Viele klimapolitische Maßnahmen haben individuelle Verhaltensänderungen zum Ziel. Damit wird die Verantwortung zum Schutz des Klimas in Privathaushalte verlagert, wo sie überwiegend von Frauen erledigt wird oder zumindest in deren Verantwortungsbereich fällt.

Das kann zu Spannungen innerhalb von Familien führen und im schlimmsten Fall gar in häuslicher Gewalt eskalieren. Frauen sollen die klimapolitischen Maßnahmen unbezahlt umsetzen, während „Green Jobs” weiterhin vorrangig in männerdominierten Berufen etabliert werden, wie beispielsweise in den erneuerbaren Energien.

Diese Branchen, in denen vermeintlich produktive Arbeit erbracht wird, gelten auch in der Klimadebatte oft als „richtige Arbeit“ – während gleichzeitig unbezahlte Versorgungsarbeit oder der soziale Sektor, in dem überdurchschnittlich viele Frauen tätig sind, marginalisiert werden.

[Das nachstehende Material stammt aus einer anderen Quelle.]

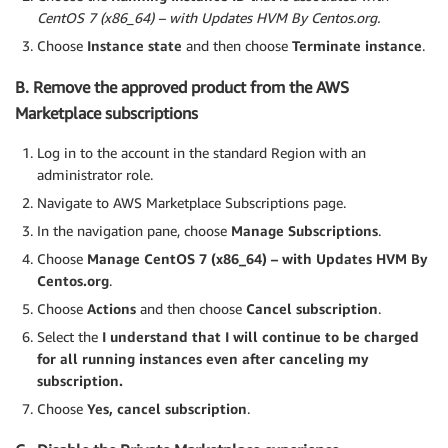
CentOS 7 (x86_64) – with Updates HVM By Centos.org.
Choose
Instance state
and then choose
Terminate instance
.
B. Remove the approved product from the AWS
Marketplace subscriptions
Log in to the account in the standard Region with an
administrator role.
Navigate to AWS Marketplace Subscriptions page.
In the navigation pane, choose
Manage Subscriptions
.
Choose
Manage CentOS 7 (x86_64) – with Updates HVM By
Centos.org
.
Choose
Actions
and then choose
Cancel subscription
.
Select the
I understand that I will continue to be charged
for all running instances even after canceling my
subscription.
Choose
Yes, cancel subscription
.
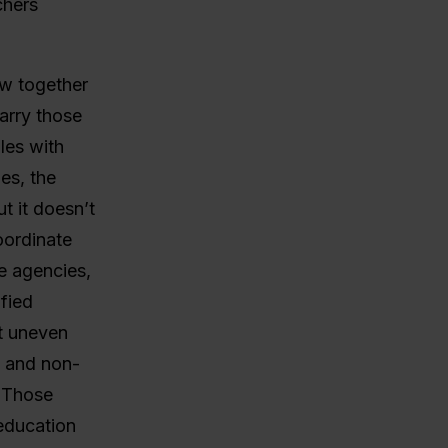
chers
w together
carry those
oles with
es, the
t it doesn’t
oordinate
ce agencies,
fied
t uneven
d and non-
? Those
 education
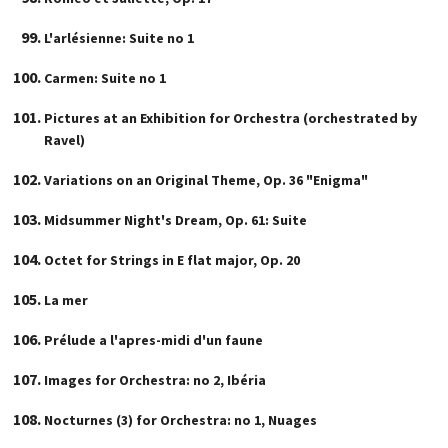
L'arlésienne: Suite no 1
Carmen: Suite no 1
Pictures at an Exhibition for Orchestra (orchestrated by
Ravel)
Variations on an Original Theme, Op. 36 "Enigma"
Midsummer Night's Dream, Op. 61: Suite
Octet for Strings in E flat major, Op. 20
La mer
Prélude a l'apres-midi d'un faune
Images for Orchestra: no 2, Ibéria
Nocturnes (3) for Orchestra: no 1, Nuages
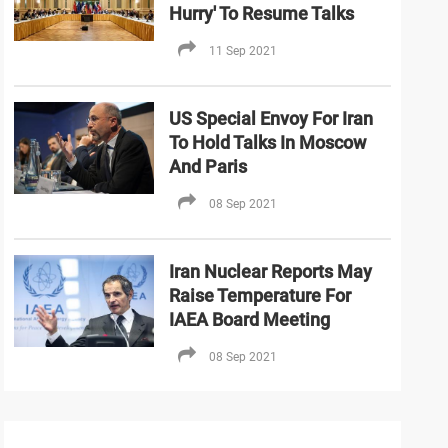
Hurry' To Resume Talks
11 Sep 2021
US Special Envoy For Iran
To Hold Talks In Moscow
And Paris
08 Sep 2021
Iran Nuclear Reports May
Raise Temperature For
IAEA Board Meeting
08 Sep 2021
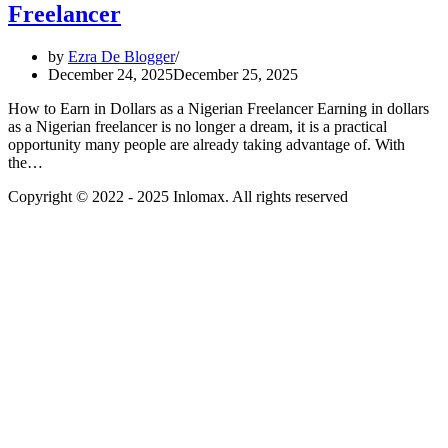
Freelancer
by
Ezra De Blogger
December 24, 2025
December 25, 2025
How to Earn in Dollars as a Nigerian Freelancer Earning in dollars
as a Nigerian freelancer is no longer a dream, it is a practical
opportunity many people are already taking advantage of. With
the…
Copyright © 2022 - 2025 Inlomax. All rights reserved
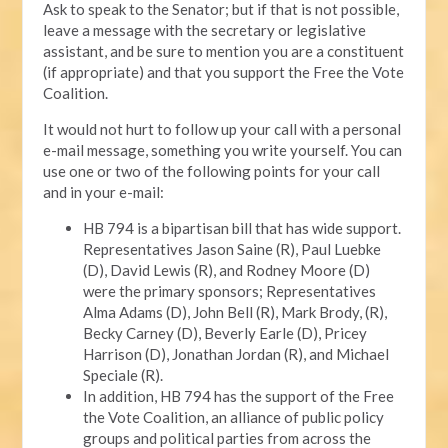
Ask to speak to the Senator; but if that is not possible,
leave a message with the secretary or legislative
assistant, and be sure to mention you are a constituent
(if appropriate) and that you support the Free the Vote
Coalition.
It would not hurt to follow up your call with a personal
e-mail message, something you write yourself. You can
use one or two of the following points for your call
and in your e-mail:
HB 794 is a bipartisan bill that has wide support.
Representatives Jason Saine (R), Paul Luebke
(D), David Lewis (R), and Rodney Moore (D)
were the primary sponsors; Representatives
Alma Adams (D), John Bell (R), Mark Brody, (R),
Becky Carney (D), Beverly Earle (D), Pricey
Harrison (D), Jonathan Jordan (R), and Michael
Speciale (R).
In addition, HB 794 has the support of the Free
the Vote Coalition, an alliance of public policy
groups and political parties from across the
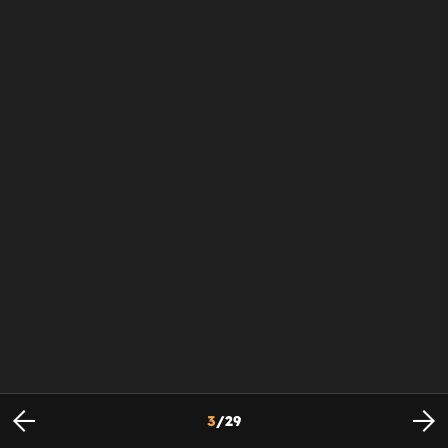
3
/
29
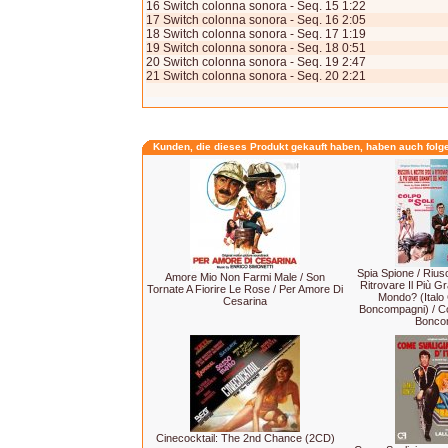
16 Switch colonna sonora - Seq. 15 1:22
17 Switch colonna sonora - Seq. 16 2:05
18 Switch colonna sonora - Seq. 17 1:19
19 Switch colonna sonora - Seq. 18 0:51
20 Switch colonna sonora - Seq. 19 2:47
21 Switch colonna sonora - Seq. 20 2:21
Kunden, die dieses Produkt gekauft haben, haben auch folg
Spia Spione / Riusc
Amore Mio Non Farmi Male / Son
Ritrovare Il Più 
Tornate A Fiorire Le Rose / Per Amore Di
Mondo? (Italo
Cesarina
Boncompagni) / Co
Bonco
Cinecocktail: The 2nd Chance (2CD)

Am Beispiel des Hitzeschutzes lässt sich die besondere Betroffenheit von Frauen auch im globalen Norden anschaulich beweisen. Die physiologischen Auswirkungen von Hitzeereignissen werden durch soziale Faktoren beeinflusst, denn die sozial konstruierte Zuständigkeit für Betreuung und Sorgearbeit durch Angehörige spielt dabei eine wichtige Rolle.

Wenn große Hitzewellen oder Dürren auftreten, führt das oft dazu, dass viele Menschen dehydrieren und besonders ältere Menschen Probleme mit der Hitze haben und in Krankenhäusern stationär behandelt werden müssen. Das führt bei den Angehörigen zuhause und den Beschäftigten in der Pflege zu einer höheren.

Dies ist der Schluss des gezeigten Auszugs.